§ **Exercise instructions**:
Go through the records below and show every line with the string "parentrel".

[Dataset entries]
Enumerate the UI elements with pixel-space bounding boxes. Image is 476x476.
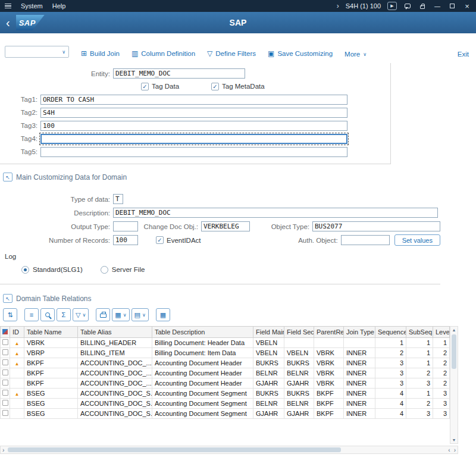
maximize-button[interactable]: [448, 2, 456, 10]
cell-field-main[interactable]: VBELN: [253, 338, 284, 348]
col-header-parentrel[interactable]: ParentRel: [314, 327, 344, 338]
print-button[interactable]: [96, 308, 110, 321]
cell-table-description[interactable]: Accounting Document Header: [152, 378, 253, 389]
search-button[interactable]: [40, 308, 55, 321]
define-filters-button[interactable]: ▽ Define Filters: [207, 49, 256, 58]
cell-subseq[interactable]: 1: [406, 348, 433, 358]
cell-table-name[interactable]: BKPF: [24, 378, 78, 389]
minimize-button[interactable]: —: [433, 2, 441, 10]
cell-table-name[interactable]: VBRP: [24, 348, 78, 358]
cell-table-name[interactable]: BSEG: [24, 399, 78, 409]
cell-table-name[interactable]: BSEG: [24, 409, 78, 419]
cell-join-type[interactable]: INNER: [344, 358, 375, 368]
tag4-input[interactable]: [40, 134, 347, 144]
cell-parentrel[interactable]: BKPF: [314, 409, 344, 419]
cell-parentrel[interactable]: BKPF: [314, 399, 344, 409]
row-select-cell[interactable]: [1, 399, 10, 409]
change-doc-input[interactable]: [201, 221, 250, 231]
table-row[interactable]: ▲ BKPF ACCOUNTING_DOC_... Accounting Doc…: [1, 368, 450, 378]
cell-table-alias[interactable]: ACCOUNTING_DOC_S...: [78, 399, 152, 409]
exit-button[interactable]: Exit: [458, 51, 469, 58]
row-checkbox[interactable]: [2, 349, 8, 355]
cell-join-type[interactable]: INNER: [344, 378, 375, 389]
cell-table-name[interactable]: BSEG: [24, 389, 78, 399]
cell-subseq[interactable]: 1: [406, 338, 433, 348]
cell-sequence[interactable]: 1: [375, 338, 406, 348]
tag-data-checkbox[interactable]: Tag Data: [141, 83, 179, 90]
chat-icon[interactable]: [403, 2, 412, 10]
cell-join-type[interactable]: INNER: [344, 368, 375, 378]
set-values-button[interactable]: Set values: [394, 234, 440, 246]
layout-select[interactable]: ∨: [5, 46, 69, 58]
tag-metadata-checkbox[interactable]: Tag MetaData: [211, 83, 265, 90]
cell-subseq[interactable]: 3: [406, 378, 433, 389]
tag2-input[interactable]: [40, 108, 347, 118]
row-checkbox[interactable]: [2, 400, 8, 406]
column-definition-button[interactable]: ▥ Column Definition: [131, 49, 195, 58]
number-of-records-input[interactable]: [113, 235, 138, 245]
cell-table-description[interactable]: Billing Document: Header Data: [152, 338, 253, 348]
menu-system[interactable]: System: [21, 2, 43, 10]
col-header-subseq[interactable]: SubSeq.: [406, 327, 433, 338]
row-select-cell[interactable]: [1, 338, 10, 348]
cell-sequence[interactable]: 4: [375, 409, 406, 419]
row-checkbox[interactable]: [2, 410, 8, 416]
col-header-level[interactable]: Level: [433, 327, 450, 338]
cell-subseq[interactable]: 2: [406, 368, 433, 378]
cell-field-main[interactable]: BELNR: [253, 399, 284, 409]
eventid-checkbox[interactable]: EventIDAct: [156, 236, 201, 244]
col-header-field-sec[interactable]: Field Sec.: [284, 327, 314, 338]
more-button[interactable]: More ∨: [345, 51, 367, 58]
layout-button[interactable]: ▦: [156, 308, 170, 321]
cell-field-sec[interactable]: BELNR: [284, 368, 314, 378]
table-row[interactable]: ▲ BKPF ACCOUNTING_DOC_... Accounting Doc…: [1, 378, 450, 389]
table-row[interactable]: ▲ VBRP BILLING_ITEM Billing Document: It…: [1, 348, 450, 358]
row-checkbox[interactable]: [2, 380, 8, 386]
cell-subseq[interactable]: 1: [406, 389, 433, 399]
entity-input[interactable]: [113, 68, 245, 79]
row-select-cell[interactable]: [1, 358, 10, 368]
cell-sequence[interactable]: 4: [375, 389, 406, 399]
cell-table-description[interactable]: Accounting Document Segment: [152, 409, 253, 419]
cell-table-name[interactable]: VBRK: [24, 338, 78, 348]
cell-level[interactable]: 2: [433, 378, 450, 389]
cell-join-type[interactable]: INNER: [344, 348, 375, 358]
build-join-button[interactable]: ⊞ Build Join: [81, 49, 120, 58]
auth-object-input[interactable]: [341, 235, 390, 245]
lock-icon[interactable]: [418, 2, 427, 10]
cell-field-sec[interactable]: BELNR: [284, 399, 314, 409]
cell-table-description[interactable]: Accounting Document Segment: [152, 389, 253, 399]
output-type-input[interactable]: [113, 221, 138, 231]
cell-join-type[interactable]: INNER: [344, 389, 375, 399]
type-of-data-input[interactable]: [113, 194, 123, 204]
cell-table-description[interactable]: Accounting Document Header: [152, 358, 253, 368]
cell-field-sec[interactable]: VBELN: [284, 348, 314, 358]
col-header-table-name[interactable]: Table Name: [24, 327, 78, 338]
col-header-table-alias[interactable]: Table Alias: [78, 327, 152, 338]
cell-join-type[interactable]: INNER: [344, 409, 375, 419]
cell-subseq[interactable]: 1: [406, 358, 433, 368]
row-select-cell[interactable]: [1, 378, 10, 389]
description-input[interactable]: [113, 208, 438, 218]
chevron-right-icon[interactable]: ›: [337, 2, 339, 10]
cell-sequence[interactable]: 2: [375, 348, 406, 358]
scrollbar-thumb[interactable]: [452, 334, 456, 369]
cell-parentrel[interactable]: [314, 338, 344, 348]
col-header-join-type[interactable]: Join Type: [344, 327, 375, 338]
cell-field-sec[interactable]: GJAHR: [284, 378, 314, 389]
cell-field-sec[interactable]: [284, 338, 314, 348]
views-button[interactable]: ▦∨: [112, 308, 129, 321]
col-header-field-main[interactable]: Field Main: [253, 327, 284, 338]
radio-standard-slg1[interactable]: Standard(SLG1): [21, 266, 83, 274]
cell-table-description[interactable]: Accounting Document Header: [152, 368, 253, 378]
cell-level[interactable]: 1: [433, 338, 450, 348]
scroll-left-icon[interactable]: ‹: [446, 447, 452, 453]
cell-parentrel[interactable]: VBRK: [314, 368, 344, 378]
cell-field-main[interactable]: BELNR: [253, 368, 284, 378]
cell-level[interactable]: 3: [433, 399, 450, 409]
cell-table-alias[interactable]: BILLING_HEADER: [78, 338, 152, 348]
cell-parentrel[interactable]: VBRK: [314, 348, 344, 358]
cell-field-sec[interactable]: BUKRS: [284, 358, 314, 368]
col-header-table-description[interactable]: Table Description: [152, 327, 253, 338]
row-select-cell[interactable]: [1, 409, 10, 419]
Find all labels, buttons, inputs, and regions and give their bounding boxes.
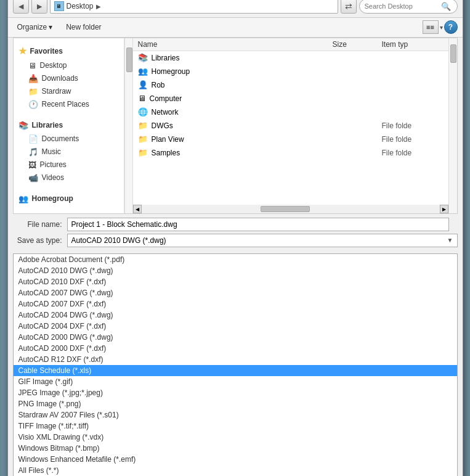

§ **Exercise answer**:
col-header-parentrel[interactable]: ParentRel: [314, 327, 344, 338]
cell-parentrel[interactable]: BKPF: [314, 409, 344, 419]
cell-parentrel[interactable]: BKPF: [314, 399, 344, 409]
cell-parentrel[interactable]: [314, 338, 344, 348]
cell-parentrel[interactable]: VBRK: [314, 368, 344, 378]
cell-parentrel[interactable]: VBRK: [314, 348, 344, 358]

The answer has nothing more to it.